Andhra Pradesh to set up panel to formulate happiness index
Andhra Pradesh CM Chandrababu Naidu says the state’s new capital Amaravati is being planned and developed keeping happiness at the forefront of governance priorities
New Delhi: Andhra Pradesh will soon set up a happiness commission and evolve a standardized index to measure happiness.
In an effort to build momentum towards these goals, Andhra Pradesh chief minister Chandrababu Naidu said that the state’s new greenfield capital at Amaravati would be planned and developed keeping happiness at the forefront of governance priorities.
Speaking at the inauguration of the Happy Cities Summit in Amaravati on Tuesday, Naidu said: “We want Amaravati to be among the top 3 happiest cities in the world on globally recognized benchmarks.”
In April 2017, Andhra Pradesh became the second state in the country, after Madhya Pradesh, to set up a department dedicated to happiness.
“We have already requested several municipalities to earmark some space to organize ‘Happy Sundays’, so that people can come out to a public space and play, dance or sing,” Naidu said. “We used to talk only about development. But governments should focus on happiness too. People need to be able to lead a meaningful life,” he added.
The happiness commission is expected to launch a series of concrete initiatives to achieve these broad, abstract goals.

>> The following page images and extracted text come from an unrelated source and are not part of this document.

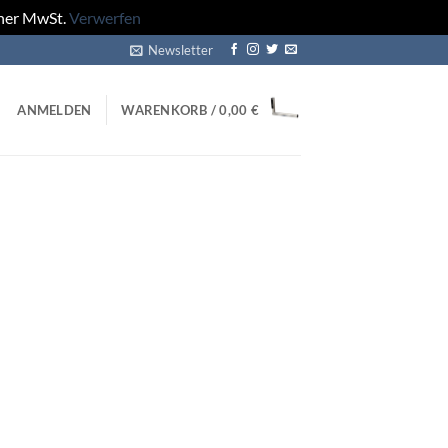
cher MwSt.
Verwerfen
Newsletter
ANMELDEN
WARENKORB /
0,00
€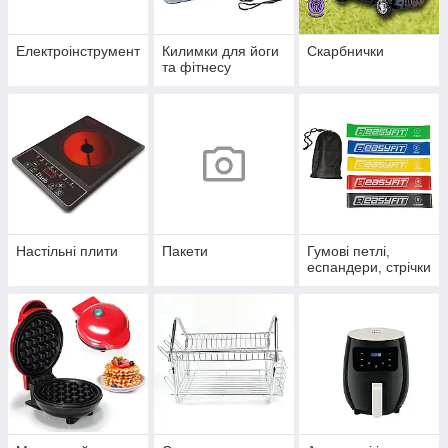
Електроінструмент
Килимки для йоги
Скарбнички
та фітнесу
Настільні плити
Пакети
Гумові петлі,
еспандери, стрічки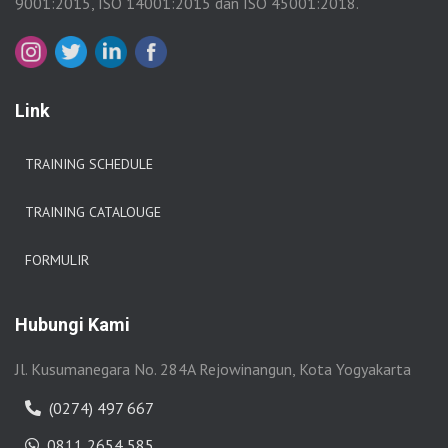
9001:2015, ISO 14001:2015 dan ISO 45001:2018.
Link
TRAINING SCHEDULE
TRAINING CATALOUGE
FORMULIR
Hubungi Kami
Jl. Kusumanegara No. 284A Rejowinangun, Kota Yogyakarta
(0274) 497 667
0811 2654 585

A framework for measuring city happiness will also be launched at the end of the summit.
Borrowing heavily from Bhutan’s Gross National Index, the Thriving Places Index from Bristol, UK, and the Indian government’s Liveability Index, the framework is expected to capture citizens’ freedom to make life choices, extent of safety net, access to clean environment and perceptions of corruption.

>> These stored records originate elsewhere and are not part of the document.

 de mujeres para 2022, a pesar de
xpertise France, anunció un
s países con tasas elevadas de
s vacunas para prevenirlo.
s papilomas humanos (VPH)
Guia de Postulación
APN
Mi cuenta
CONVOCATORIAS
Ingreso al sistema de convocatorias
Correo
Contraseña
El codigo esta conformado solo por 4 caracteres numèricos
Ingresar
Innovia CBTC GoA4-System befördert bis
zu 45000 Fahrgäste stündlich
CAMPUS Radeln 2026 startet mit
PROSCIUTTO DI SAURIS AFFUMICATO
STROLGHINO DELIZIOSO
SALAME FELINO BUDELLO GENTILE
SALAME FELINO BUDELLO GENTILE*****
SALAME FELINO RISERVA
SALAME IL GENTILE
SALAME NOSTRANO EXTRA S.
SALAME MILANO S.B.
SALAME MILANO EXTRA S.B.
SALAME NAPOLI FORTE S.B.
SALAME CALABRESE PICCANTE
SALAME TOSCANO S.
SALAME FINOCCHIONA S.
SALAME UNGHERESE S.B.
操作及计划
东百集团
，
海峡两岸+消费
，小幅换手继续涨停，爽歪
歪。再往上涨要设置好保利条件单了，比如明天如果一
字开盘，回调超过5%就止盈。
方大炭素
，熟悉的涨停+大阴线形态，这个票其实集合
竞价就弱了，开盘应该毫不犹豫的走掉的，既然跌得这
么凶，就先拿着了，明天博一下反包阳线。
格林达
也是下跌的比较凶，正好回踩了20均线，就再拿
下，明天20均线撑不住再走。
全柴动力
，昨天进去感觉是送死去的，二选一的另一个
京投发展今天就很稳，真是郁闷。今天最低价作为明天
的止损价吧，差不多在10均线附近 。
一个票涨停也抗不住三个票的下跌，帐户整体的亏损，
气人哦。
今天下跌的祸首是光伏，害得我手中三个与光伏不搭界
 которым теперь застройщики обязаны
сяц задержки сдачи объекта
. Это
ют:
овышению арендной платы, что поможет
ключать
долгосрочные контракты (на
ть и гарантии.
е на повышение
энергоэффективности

While Bhutan is the global pioneer, several countries such as the United Arab Emirates have recently created a national ministry to promote happiness. Earlier this year, the UK appointed a minister to tackle loneliness, especially in urban settings.

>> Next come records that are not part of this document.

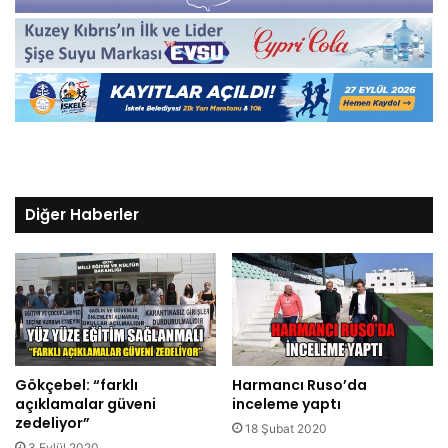
Diğer Haberler
Gökçebel: “farklı
Harmancı Ruso’da
açıklamalar güveni
inceleme yaptı
zedeliyor”
18 Şubat 2020
3 Eylül 2020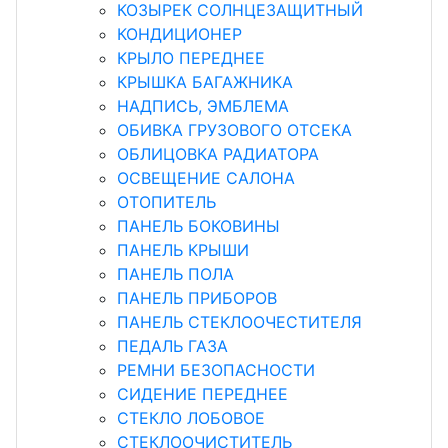
КОЗЫРЕК СОЛНЦЕЗАЩИТНЫЙ
КОНДИЦИОНЕР
КРЫЛО ПЕРЕДНЕЕ
КРЫШКА БАГАЖНИКА
НАДПИСЬ, ЭМБЛЕМА
ОБИВКА ГРУЗОВОГО ОТСЕКА
ОБЛИЦОВКА РАДИАТОРА
ОСВЕЩЕНИЕ САЛОНА
ОТОПИТЕЛЬ
ПАНЕЛЬ БОКОВИНЫ
ПАНЕЛЬ КРЫШИ
ПАНЕЛЬ ПОЛА
ПАНЕЛЬ ПРИБОРОВ
ПАНЕЛЬ СТЕКЛООЧЕСТИТЕЛЯ
ПЕДАЛЬ ГАЗА
РЕМНИ БЕЗОПАСНОСТИ
СИДЕНИЕ ПЕРЕДНЕЕ
СТЕКЛО ЛОБОВОЕ
СТЕКЛООЧИСТИТЕЛЬ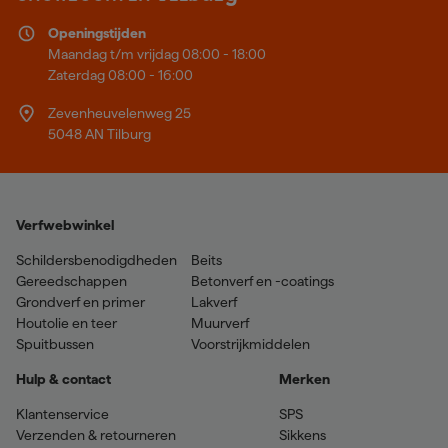
Openingstijden
Maandag t/m vrijdag 08:00 - 18:00
Zaterdag 08:00 - 16:00
Zevenheuvelenweg 25
5048 AN Tilburg
Verfwebwinkel
Schildersbenodigdheden
Beits
Gereedschappen
Betonverf en -coatings
Grondverf en primer
Lakverf
Houtolie en teer
Muurverf
Spuitbussen
Voorstrijkmiddelen
Hulp & contact
Merken
Klantenservice
SPS
Verzenden & retourneren
Sikkens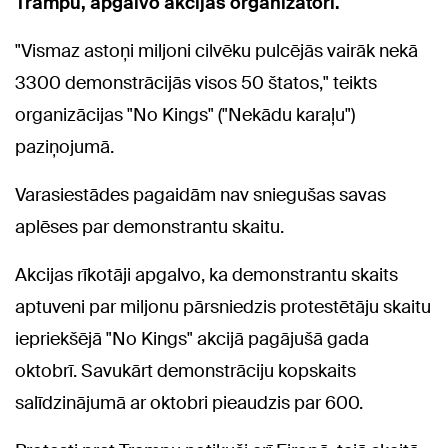
Trampu, apgalvo akcijas organizatori.
"Vismaz astoņi miljoni cilvēku pulcējās vairāk nekā
3300 demonstrācijās visos 50 štatos," teikts
organizācijas "No Kings" ("Nekādu karaļu")
paziņojumā.
Varasiestādes pagaidām nav sniegušas savas
aplēses par demonstrantu skaitu.
Akcijas rīkotāji apgalvo, ka demonstrantu skaits
aptuveni par miljonu pārsniedzis protestētāju skaitu
iepriekšējā "No Kings" akcijā pagājušā gada
oktobrī. Savukārt demonstrāciju kopskaits
salīdzinājumā ar oktobri pieaudzis par 600.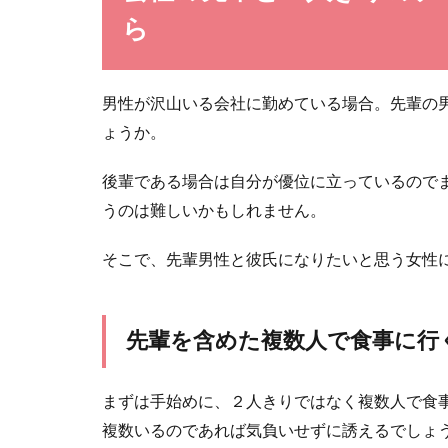
ら
人間は感情があ
情が上手くコ...
男性が沢山いる会社に勤めている場合。先輩の
ょうか。
後輩である場合は自分が優位に立っているので
繰り返して
うのは難しいかもしれません。
男女問わず、つ
感から、もう...
そこで、先輩男性と彼氏になりたいと思う女性
先輩を含めた複数人で食事に行
まずは手始めに、２人きりではなく複数人で食
もしかして
複数いるのであれば気負いせずに誘えるでしょ
大好きな彼氏と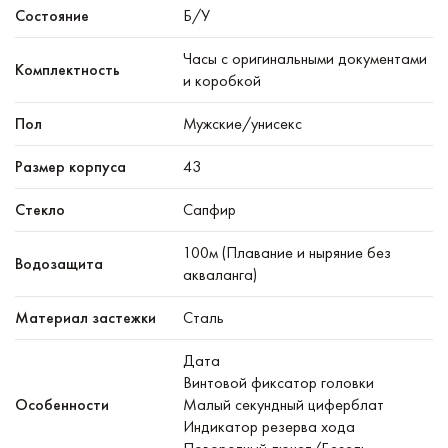
Состояние
Б/У
Часы с оригинальными документами
Комплектность
и коробкой
Пол
Мужские/унисекс
Размер корпуса
43
Стекло
Сапфир
100м (Плавание и ныряние без
Водозащита
акваланга)
Материал застежки
Сталь
Дата
Винтовой фиксатор головки
Особенности
Малый секундный циферблат
Индикатор резерва хода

Many of these initiatives have also received their share of criticism. Madhya Pradesh which has had a dedicated government wing to promote happiness for two years has been accused by critics of treating the initiative as nothing more than a publicity stunt.
In the case of Amaravati, there is also the issue of factoring in the farmers who gave up their land to build the capital. While the government claims the 34,000 acres accumulated through land pooling is a result of farmers giving up land happily and voluntarily, there are many reports of coercion. The farmers are expected to receive a portion of their land back as developed plots under the terms of the pooling policy and will thus become the first citizens of the new city.
In the most recent World Happiness Report released in March 2018, India was ranked 133rd out of 156 countries. Except for war-torn Afghanistan, every country in South Asia has ranked higher than India for several years. Pakistan and Bangladesh were placed at 75 and 115, respectively.